▸ Listed entries:

--*--

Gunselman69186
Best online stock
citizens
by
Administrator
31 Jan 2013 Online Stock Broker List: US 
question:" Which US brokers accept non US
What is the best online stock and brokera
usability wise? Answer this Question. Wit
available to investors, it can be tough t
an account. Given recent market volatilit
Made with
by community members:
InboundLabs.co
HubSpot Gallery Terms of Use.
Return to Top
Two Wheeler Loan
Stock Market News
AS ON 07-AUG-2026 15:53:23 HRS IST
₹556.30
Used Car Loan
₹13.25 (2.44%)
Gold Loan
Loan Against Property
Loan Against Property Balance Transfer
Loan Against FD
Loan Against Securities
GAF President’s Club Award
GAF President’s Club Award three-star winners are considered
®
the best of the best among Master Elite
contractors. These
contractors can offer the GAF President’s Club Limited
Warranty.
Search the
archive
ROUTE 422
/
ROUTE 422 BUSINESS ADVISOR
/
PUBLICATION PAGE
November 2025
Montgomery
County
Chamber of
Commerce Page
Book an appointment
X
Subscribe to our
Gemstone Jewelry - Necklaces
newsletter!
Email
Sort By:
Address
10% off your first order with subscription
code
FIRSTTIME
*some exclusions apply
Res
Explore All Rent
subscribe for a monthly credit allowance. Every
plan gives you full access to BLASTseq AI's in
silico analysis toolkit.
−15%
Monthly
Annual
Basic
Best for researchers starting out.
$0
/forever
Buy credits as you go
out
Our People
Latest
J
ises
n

--*--

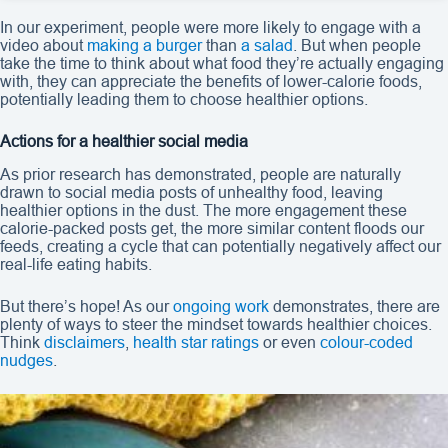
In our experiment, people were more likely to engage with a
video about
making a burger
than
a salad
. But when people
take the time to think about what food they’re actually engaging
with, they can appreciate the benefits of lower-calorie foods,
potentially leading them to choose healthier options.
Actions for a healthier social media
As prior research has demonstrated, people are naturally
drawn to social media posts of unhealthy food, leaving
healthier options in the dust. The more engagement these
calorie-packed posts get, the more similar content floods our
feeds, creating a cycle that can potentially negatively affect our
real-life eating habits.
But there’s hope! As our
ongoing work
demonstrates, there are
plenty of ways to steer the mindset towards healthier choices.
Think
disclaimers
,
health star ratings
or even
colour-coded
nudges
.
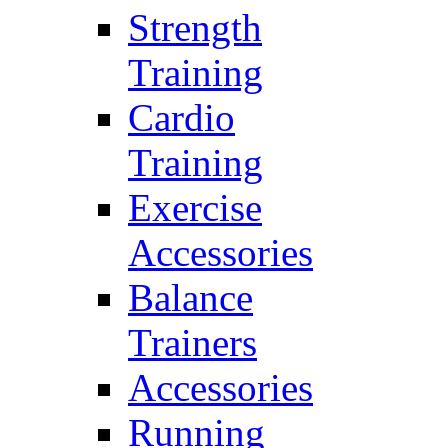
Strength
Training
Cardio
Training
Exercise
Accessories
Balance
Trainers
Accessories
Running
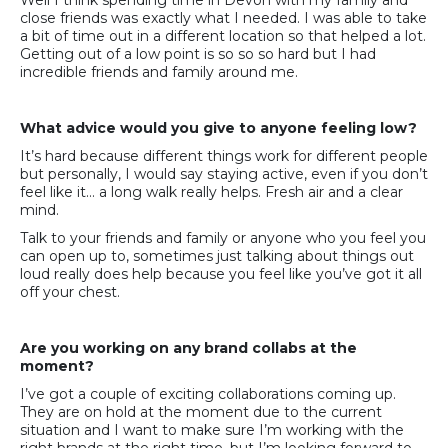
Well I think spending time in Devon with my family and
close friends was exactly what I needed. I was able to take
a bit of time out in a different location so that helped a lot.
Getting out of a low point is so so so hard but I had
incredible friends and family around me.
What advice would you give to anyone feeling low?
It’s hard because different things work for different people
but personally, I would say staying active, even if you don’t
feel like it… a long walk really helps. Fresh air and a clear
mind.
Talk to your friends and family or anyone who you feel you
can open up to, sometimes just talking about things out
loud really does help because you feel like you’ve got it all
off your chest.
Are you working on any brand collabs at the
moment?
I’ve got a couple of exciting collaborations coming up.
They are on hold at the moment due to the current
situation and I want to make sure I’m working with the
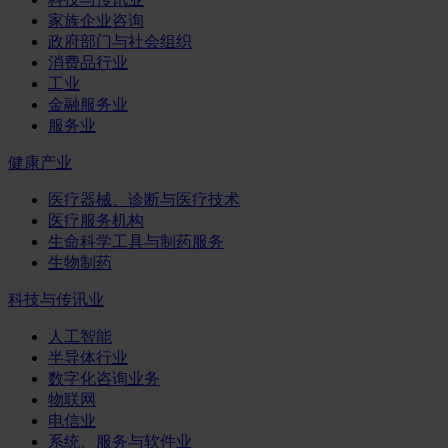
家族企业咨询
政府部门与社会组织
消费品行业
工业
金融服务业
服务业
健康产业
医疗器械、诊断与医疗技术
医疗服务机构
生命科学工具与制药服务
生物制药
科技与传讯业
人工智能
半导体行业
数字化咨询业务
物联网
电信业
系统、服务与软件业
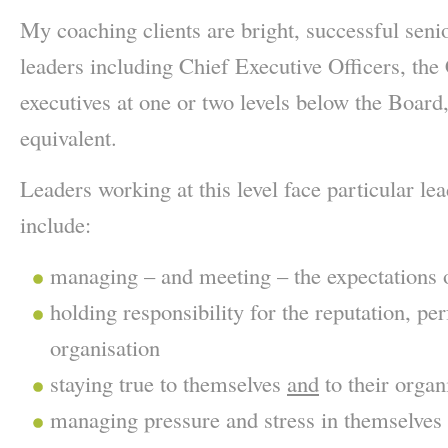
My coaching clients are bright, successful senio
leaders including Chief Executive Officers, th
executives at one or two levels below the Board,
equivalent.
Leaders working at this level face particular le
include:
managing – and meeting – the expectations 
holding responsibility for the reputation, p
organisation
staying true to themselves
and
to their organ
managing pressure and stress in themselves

--*--

Looking at the data above, how many lines hold the word "really"? Respond with the number alone.

▸ Problem solution: 2